Normalmente, quando estes fenómenos chegam a terra perdem rapidamente energia, não têm água quente para se alimentarem. Mas se a sua dimensão for maior, a capacidade de fazerem percursos para o Continente vai ser cada vez maior e, portanto, vão deixar de ser vistos como um fenómeno secundário para os portugueses.

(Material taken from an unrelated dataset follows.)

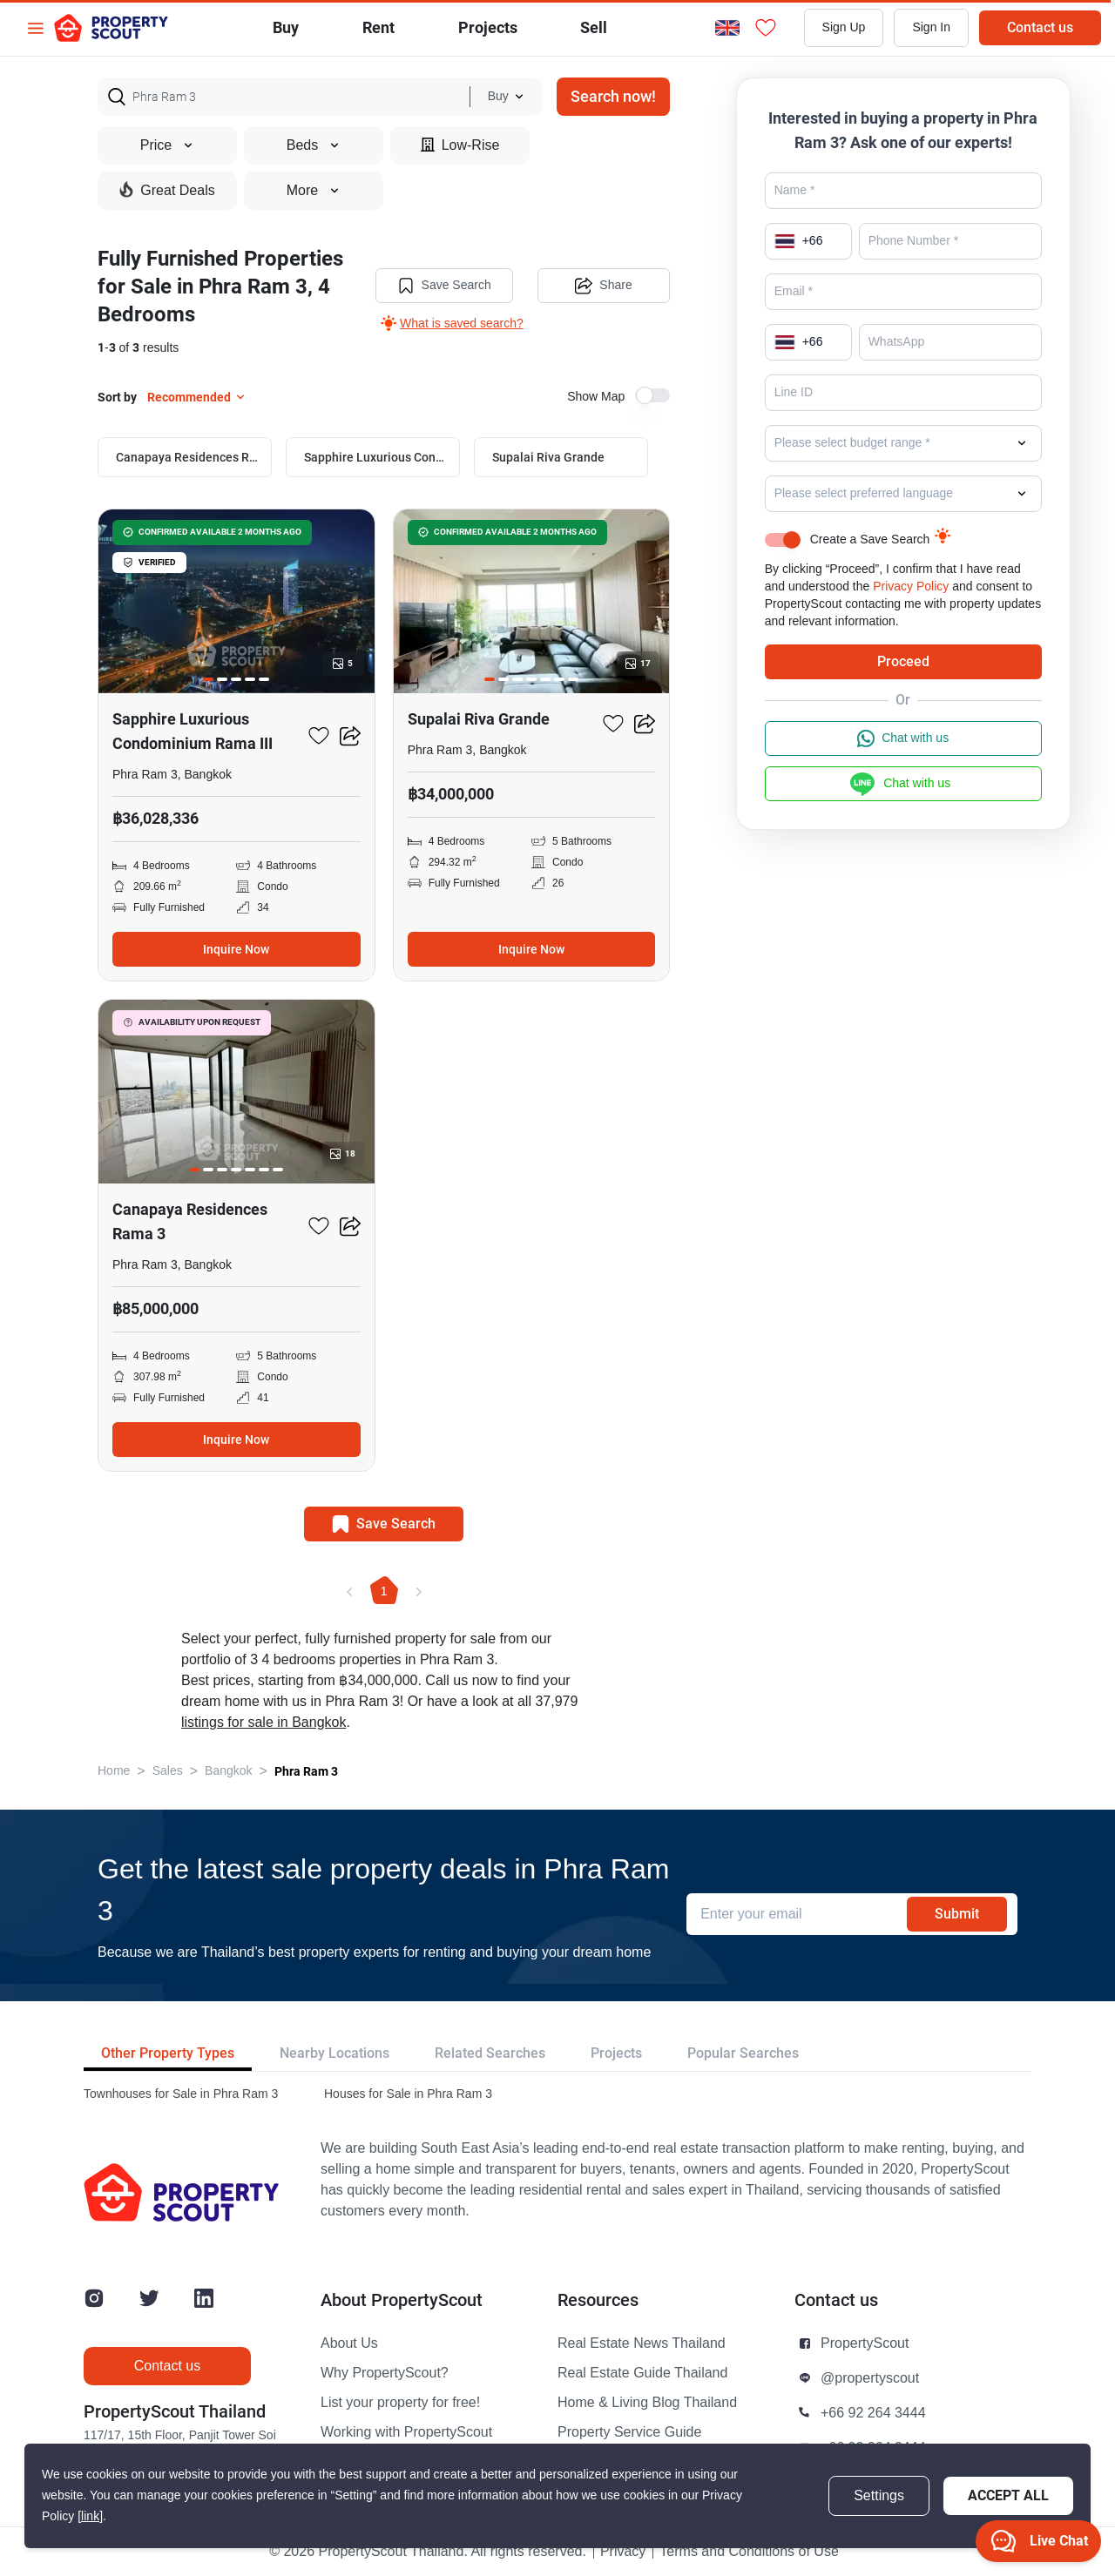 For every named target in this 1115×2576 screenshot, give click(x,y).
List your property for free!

Nunca tivemos know how sobre furacões no instituto [IPMA] e, de repente, começámos a participar nas reuniões do National Hurricane Center, nos Estados Unidos, por convite deles há uns três ou quatro anos. Começámos a ver que alguma coisa está aqui diferente do que era no passado. Por isso, ainda bem que somos capazes agora com o PRR [Plano de Recuperação e Resiliência] de colocar um radar nas Flores e outro em São Miguel.
E que radares são esses?
O PRR vai financiar dois novos radares meteorológicos que nos faltavam nos Açores, que é o radar das Flores e o de São Miguel. Os Açores tinham um radar na Terceira até à saída dos americanos da Base das Lajes em 2016. Vamos também fazer o upgrade dos radares de Coruche e de Loulé, que são muito velhos. Isto até ao fim de 2023. O investimento total é superior a nove milhões de euros. Com os radares das Flores e de São Miguel vamos cobrir um transecto no Atlântico enorme. É uma enorme responsabilidade, até para o país. O seguimento e a medição directa da velocidade do vento de cada um desses fenómenos [furacões] vai passar a ser feita por nós, para distribuir internacionalmente. Seremos capazes de medir bem a velocidade de um fenómeno destes, mesmo que ainda esteja a 200 ou 300 quilómetros de distância. Isso tem uma enorme vantagem para a física, para percebermos o exactamente o que se está a passar, mas também em termos de segurança das pessoas. Permite salvaguardar portos, zonas de lazer.